Critical Condition

Massachusetts Presses Reset Button on Health Reform

On Tuesday, Massachusetts voters elected Republican Scott Brown to the Senate, thereby shifting the initiative on health care to the GOP, which now has the votes needed to filibuster any legislation. Will the Republicans use this opportunity wisely?

Maybe not. These are partisan times. Some will be tempted to obstruct the president’s agenda as before, delaying even the simplest health reforms for yet another year. This would be a mistake, since American health care — with its ever-rising costs and uneven quality — is in need of a fix. Yes, Democrats were wrong to try to bog down Congress with a giant, complex, and costly reform bill. But Brown’s victory is an opportunity for Republicans to correct that mistake, not to compound it.

And quite a correction is needed: 2009 was an exercise in how not to reform American health care. The White House’s determination to pass health reform, and to pass it along partisan lines, meant that policies were lost in the process. Health reform was supposed to reduce premiums for working Americans; but CBO estimates suggest that Obamacare would increase premiums. The White House sought to “bend the curve” of rising health costs — then promptly negotiated away the needed provisions, leaving draft legislation that would increase overall health spending. More competition through a national health exchange? In a compromise with the Senate, that was watered down to 50 unworkable state exchanges.

In short, the president’s health-reform legislation is an awful lot of legislation, and not a lot of reform.

In contrast, Senator-elect Brown won a mandate for a different kind of change. He defended “the existing private market system,” but he also called for changes to “drive down costs and make it easier for people to purchase affordable insurance.”

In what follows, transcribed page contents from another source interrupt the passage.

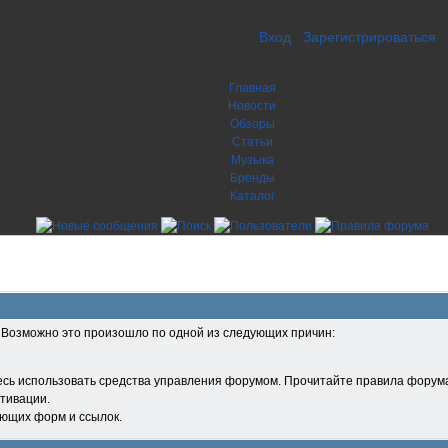
Вход
Зарегистрироваться
Главная
Новости
Обзоры
Статьи
Музыка
Бренды
Каталог
. Возможно это произошло по одной из следующих причин:
есь использовать средства управления форумом. Прочитайте правила форума
тивации.
ующих форм и ссылок.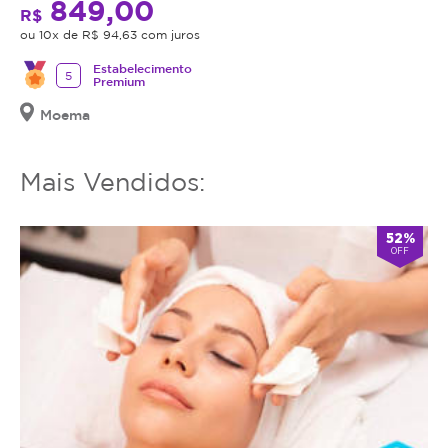
849,00
R$
ou 10x de R$ 94,63 com juros
Estabelecimento
5
Premium
Moema
Mais Vendidos:
52%
OFF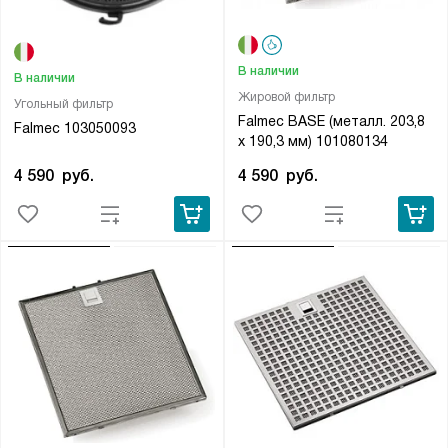
В наличии
В наличии
Жировой фильтр
Угольный фильтр
Falmec BASE (металл. 203,8
Falmec 103050093
х 190,3 мм) 101080134
4 590
руб.
4 590
руб.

Senator-elect Brown’s victory isn’t an opportunity to stick it to the president; it’s an opportunity to mend fences — and mend bad legislation. It’s a chance to reconsider market-friendly health-insurance reforms in a smaller bill, one that both parties could support. Buried deep in Obamacare’s thousands of pages, the core of a bipartisan bill exists.

A modest alternative would: (1) create a national market for health insurance, modeled on the benefits enjoyed by members of Congress — rich in options for families but without burdensome regulations that increase premiums; (2) protect consumers with simple rules to prevent unfair insurance cancellations and improve portability; (3) help those who need help, like the millions of Americans with pre-existing conditions; and (4) create and protect market incentives for wellness.

That last provision, which is so often mentioned in speeches by members of both parties, is lacking in both the House and Senate bills. But a broader strategy on wellness is critical. After all, the president’s mantra in 2009 was that “health reform is deficit reduction.” That’s not simply true for a more efficient system; it’s true for a healthier and more productive nation.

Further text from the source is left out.